荷物よろしく抱えられて走り回られて。漸く地面に下ろされた帝人はふらふらと揺れる身体をなんとか両足で支えながら顔を上げた。
「巻き込んじまった。わりぃ」
サングラスをかけ直しながら、ばつが悪そうに呟くその人を見上げる。かの人の困ったような顔を見るのは初めてで、新鮮だなと思う。
「いえ、それ以前に、そもそも助けていただいた訳ですし…」
ありがとうございました。
ぺこりと頭を下げてから再び顔を上げれば、彼は驚いたような顔で帝人を見下ろしていた。
「お前、俺が怖くねぇのか?」
知らないわけじゃないだろうと続く言葉に、帝人はぱちりとまばたく。首を傾げながら、言われたことを暫し考え、おもむろに口を開いた。
「噂よりも自分で体験したことのほうが信じられます。見ず知らずの僕をわざわざ助けてくれたのだから、あなたは優しいひとなんだと思います」
呆気に取られたような顔をしたあと、彼は笑った。顔を綻ばせる、といった様で、ふわりと優しく。
「へんなやつだな…」
まともに見てしまった帝人はあてられたように顔を赤らめた。普段は恐ろしげな力だとか、サングラスだとか険しい表情に隠されているけれど。目の前の青年はよくみればひどく整った顔立ちをしているのだと気づかされる。

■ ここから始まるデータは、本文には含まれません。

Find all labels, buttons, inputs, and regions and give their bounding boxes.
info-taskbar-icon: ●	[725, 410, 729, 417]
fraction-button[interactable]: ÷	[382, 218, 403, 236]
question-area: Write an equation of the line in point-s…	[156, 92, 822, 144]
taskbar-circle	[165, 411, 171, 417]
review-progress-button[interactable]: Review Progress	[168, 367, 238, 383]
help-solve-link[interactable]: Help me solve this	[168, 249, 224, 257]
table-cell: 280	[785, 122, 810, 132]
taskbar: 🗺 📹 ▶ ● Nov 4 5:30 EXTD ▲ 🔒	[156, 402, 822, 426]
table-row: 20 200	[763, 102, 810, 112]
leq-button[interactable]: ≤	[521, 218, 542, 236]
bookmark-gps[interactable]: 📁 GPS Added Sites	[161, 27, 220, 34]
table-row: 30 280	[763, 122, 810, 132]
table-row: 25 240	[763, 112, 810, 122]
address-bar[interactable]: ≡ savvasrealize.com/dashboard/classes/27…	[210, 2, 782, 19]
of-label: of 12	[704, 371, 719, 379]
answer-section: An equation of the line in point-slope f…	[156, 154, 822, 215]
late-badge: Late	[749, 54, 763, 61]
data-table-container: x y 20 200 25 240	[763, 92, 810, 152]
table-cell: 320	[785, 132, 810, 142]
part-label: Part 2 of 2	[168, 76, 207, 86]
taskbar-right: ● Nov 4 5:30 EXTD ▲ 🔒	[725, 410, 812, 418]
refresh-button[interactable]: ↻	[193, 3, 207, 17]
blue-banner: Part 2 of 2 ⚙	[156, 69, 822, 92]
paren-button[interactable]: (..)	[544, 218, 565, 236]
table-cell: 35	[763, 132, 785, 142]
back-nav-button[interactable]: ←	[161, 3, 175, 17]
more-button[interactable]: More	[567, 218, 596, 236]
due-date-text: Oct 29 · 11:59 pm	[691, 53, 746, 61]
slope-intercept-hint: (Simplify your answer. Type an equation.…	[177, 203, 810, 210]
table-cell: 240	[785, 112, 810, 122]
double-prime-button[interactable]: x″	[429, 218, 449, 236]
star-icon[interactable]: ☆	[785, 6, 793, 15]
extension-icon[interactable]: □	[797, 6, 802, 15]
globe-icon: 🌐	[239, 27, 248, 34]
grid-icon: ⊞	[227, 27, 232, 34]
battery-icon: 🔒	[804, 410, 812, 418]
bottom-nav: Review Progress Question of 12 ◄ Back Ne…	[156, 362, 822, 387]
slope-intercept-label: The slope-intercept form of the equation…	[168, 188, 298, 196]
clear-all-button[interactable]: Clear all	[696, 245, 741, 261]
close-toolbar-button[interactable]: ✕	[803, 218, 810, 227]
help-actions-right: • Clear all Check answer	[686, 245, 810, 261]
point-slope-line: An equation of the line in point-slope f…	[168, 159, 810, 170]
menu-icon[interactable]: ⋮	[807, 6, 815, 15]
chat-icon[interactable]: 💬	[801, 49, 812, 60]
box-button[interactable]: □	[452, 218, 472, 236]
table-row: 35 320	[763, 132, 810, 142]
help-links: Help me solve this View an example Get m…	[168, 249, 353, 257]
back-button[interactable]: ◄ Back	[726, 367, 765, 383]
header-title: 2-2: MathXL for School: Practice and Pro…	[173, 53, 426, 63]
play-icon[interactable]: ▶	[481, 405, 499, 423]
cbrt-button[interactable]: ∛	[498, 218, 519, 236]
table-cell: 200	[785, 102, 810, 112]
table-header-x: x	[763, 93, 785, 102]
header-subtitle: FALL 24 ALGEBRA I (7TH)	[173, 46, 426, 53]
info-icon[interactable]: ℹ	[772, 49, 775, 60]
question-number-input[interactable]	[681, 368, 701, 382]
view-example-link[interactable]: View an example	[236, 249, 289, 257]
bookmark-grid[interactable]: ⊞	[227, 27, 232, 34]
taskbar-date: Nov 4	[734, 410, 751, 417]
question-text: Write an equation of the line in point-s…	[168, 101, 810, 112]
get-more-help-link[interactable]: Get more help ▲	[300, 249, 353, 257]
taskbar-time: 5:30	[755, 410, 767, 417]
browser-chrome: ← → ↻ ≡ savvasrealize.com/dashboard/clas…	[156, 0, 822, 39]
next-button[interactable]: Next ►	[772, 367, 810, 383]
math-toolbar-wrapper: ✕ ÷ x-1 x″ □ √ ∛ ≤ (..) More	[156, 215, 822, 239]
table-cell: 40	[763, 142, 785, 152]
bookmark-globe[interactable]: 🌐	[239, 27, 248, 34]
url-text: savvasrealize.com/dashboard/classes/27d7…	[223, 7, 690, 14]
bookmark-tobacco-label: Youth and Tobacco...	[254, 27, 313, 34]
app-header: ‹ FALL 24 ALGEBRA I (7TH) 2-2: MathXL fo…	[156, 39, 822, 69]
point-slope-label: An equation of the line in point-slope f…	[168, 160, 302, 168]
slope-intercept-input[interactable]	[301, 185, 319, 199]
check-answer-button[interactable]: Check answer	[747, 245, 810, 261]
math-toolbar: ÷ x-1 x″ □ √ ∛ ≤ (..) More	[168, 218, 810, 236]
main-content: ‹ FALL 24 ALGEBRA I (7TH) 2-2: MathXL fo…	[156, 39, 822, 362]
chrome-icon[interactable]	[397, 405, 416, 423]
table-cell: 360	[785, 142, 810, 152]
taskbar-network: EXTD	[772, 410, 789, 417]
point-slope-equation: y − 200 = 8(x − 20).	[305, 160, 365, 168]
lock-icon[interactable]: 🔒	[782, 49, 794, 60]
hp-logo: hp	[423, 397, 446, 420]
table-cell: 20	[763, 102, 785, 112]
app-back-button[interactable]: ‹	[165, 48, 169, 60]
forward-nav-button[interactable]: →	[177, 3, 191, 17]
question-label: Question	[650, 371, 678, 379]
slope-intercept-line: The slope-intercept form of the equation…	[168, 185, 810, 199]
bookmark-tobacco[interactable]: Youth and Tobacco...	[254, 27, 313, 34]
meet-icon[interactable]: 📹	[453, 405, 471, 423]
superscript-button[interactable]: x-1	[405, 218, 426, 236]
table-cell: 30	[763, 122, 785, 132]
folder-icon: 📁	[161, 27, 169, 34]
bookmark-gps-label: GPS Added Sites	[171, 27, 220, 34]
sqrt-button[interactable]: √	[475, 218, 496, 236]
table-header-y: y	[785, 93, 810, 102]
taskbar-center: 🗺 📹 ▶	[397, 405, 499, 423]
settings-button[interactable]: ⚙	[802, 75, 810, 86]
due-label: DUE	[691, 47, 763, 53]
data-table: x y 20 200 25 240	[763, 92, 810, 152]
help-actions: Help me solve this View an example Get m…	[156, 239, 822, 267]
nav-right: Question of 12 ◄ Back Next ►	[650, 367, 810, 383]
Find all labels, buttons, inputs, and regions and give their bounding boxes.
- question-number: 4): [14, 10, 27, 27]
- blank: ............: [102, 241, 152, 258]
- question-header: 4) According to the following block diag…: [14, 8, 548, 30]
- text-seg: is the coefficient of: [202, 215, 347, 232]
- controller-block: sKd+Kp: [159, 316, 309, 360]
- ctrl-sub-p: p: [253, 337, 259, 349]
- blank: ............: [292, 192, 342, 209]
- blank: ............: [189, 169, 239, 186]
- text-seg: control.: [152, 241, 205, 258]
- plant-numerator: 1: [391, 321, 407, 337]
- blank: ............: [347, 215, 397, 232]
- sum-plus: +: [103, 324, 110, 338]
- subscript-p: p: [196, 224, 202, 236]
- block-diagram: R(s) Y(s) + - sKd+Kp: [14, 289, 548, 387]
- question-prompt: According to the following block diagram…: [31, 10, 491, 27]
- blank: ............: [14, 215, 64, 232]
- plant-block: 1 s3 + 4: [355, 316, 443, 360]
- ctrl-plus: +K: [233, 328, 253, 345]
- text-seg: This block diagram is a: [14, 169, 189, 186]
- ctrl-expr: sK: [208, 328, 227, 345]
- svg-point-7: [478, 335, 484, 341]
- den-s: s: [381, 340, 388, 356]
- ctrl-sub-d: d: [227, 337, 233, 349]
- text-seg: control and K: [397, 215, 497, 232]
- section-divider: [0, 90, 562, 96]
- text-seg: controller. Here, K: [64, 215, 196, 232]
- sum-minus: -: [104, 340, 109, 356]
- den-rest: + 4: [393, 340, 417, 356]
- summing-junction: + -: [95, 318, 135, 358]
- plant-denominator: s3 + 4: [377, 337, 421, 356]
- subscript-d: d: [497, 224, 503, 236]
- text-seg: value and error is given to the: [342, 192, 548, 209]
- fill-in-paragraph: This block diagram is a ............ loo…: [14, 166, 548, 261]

もったいないな、と思った。彼を恐れて近づくことすらしない人々は知るよしもないことだろう。
ちょっとだけ、ラッキーだったかも。
池袋の喧嘩人形の意外な一面を知ることができて、どこか高揚する気持ちを帝人は感じていた。

「あとお前、警戒心薄いって言われねぇ?」
「へ?」
「俺がお前を助けたわけ。下心ありだからとか、考えなかったのか?」
「?」
言われた言葉の意味がわからず顔に疑問符を浮かべて見上げた帝人に、彼は苦笑しながら返した。
「まあつまり、ナンパってことだ」
「え?………えぇぇぇぇぇーーーっ!」
言葉の意味を理解して叫ぶ帝人に、静雄は吹き出した。
「じょ、冗談ですよね?」
「さぁな」
「からかわないでください!」
頬にかっと血が上るのを感じた。その長身を折り曲げて笑い続ける男をむっと見返す。わるいわるい、と宥めるようにひらひらと振られる手をぺちりと叩き落とせば、青いレンズの向こうで色の薄い瞳が少し驚いたように見開かれた。
「…やっぱりお前、変わってるよ」
そう言ってまた微笑を浮かべながら、男はポケットから取り出したレシートの裏にさらさらとなにごとかを書き付けて帝人に手渡した。
「さっきの奴らは……まぁ懲りたと思うんだけどよ。何があったらかけろ」
帝人のこたえを待たずに男はさっさと踵を返す。その大きな背に向かって慌てて「ありがとうございました」と叫べば、相手は振り向かずそのままひらりと右手を振って返した。